Provided records →
────────────────

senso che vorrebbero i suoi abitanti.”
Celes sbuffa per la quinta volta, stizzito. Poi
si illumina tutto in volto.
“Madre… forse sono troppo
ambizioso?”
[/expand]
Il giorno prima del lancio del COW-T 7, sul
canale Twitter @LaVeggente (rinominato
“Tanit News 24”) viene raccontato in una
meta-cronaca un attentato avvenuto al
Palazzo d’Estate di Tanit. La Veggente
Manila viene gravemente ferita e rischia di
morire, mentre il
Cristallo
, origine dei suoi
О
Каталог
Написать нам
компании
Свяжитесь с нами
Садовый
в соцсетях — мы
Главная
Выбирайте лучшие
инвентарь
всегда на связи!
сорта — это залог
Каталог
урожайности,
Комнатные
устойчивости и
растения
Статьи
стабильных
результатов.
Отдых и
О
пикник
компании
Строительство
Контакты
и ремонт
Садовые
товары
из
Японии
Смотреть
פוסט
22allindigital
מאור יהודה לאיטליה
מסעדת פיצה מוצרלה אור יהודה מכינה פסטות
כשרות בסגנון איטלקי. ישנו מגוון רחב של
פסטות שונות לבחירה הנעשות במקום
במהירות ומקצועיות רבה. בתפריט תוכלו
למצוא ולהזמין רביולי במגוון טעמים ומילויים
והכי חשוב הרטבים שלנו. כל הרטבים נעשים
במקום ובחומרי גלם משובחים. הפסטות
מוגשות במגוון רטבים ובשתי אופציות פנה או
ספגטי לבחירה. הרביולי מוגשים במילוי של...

────────────────

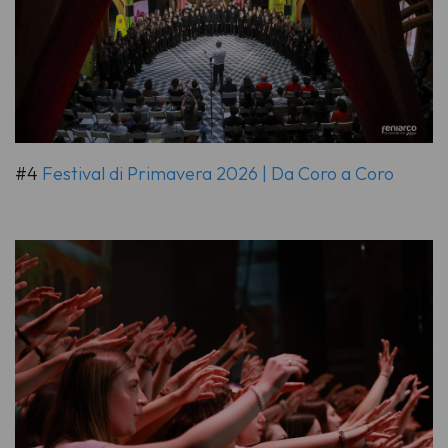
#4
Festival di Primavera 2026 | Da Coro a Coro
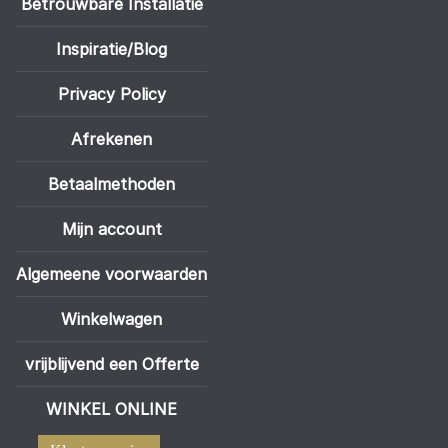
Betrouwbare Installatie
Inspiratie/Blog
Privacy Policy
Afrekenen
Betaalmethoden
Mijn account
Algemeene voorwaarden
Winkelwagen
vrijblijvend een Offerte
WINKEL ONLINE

────────────────

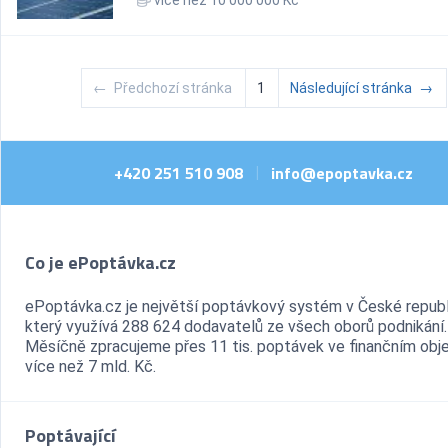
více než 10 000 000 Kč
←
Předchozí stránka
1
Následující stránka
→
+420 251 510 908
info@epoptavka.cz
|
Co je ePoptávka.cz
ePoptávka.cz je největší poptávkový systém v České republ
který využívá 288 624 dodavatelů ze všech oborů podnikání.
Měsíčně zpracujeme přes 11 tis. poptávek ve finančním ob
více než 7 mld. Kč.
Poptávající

────────────────

Your instructions →
Please give, as a single number with nothing added, the count of lines in the records that contain the word "במגוון".

Response →
2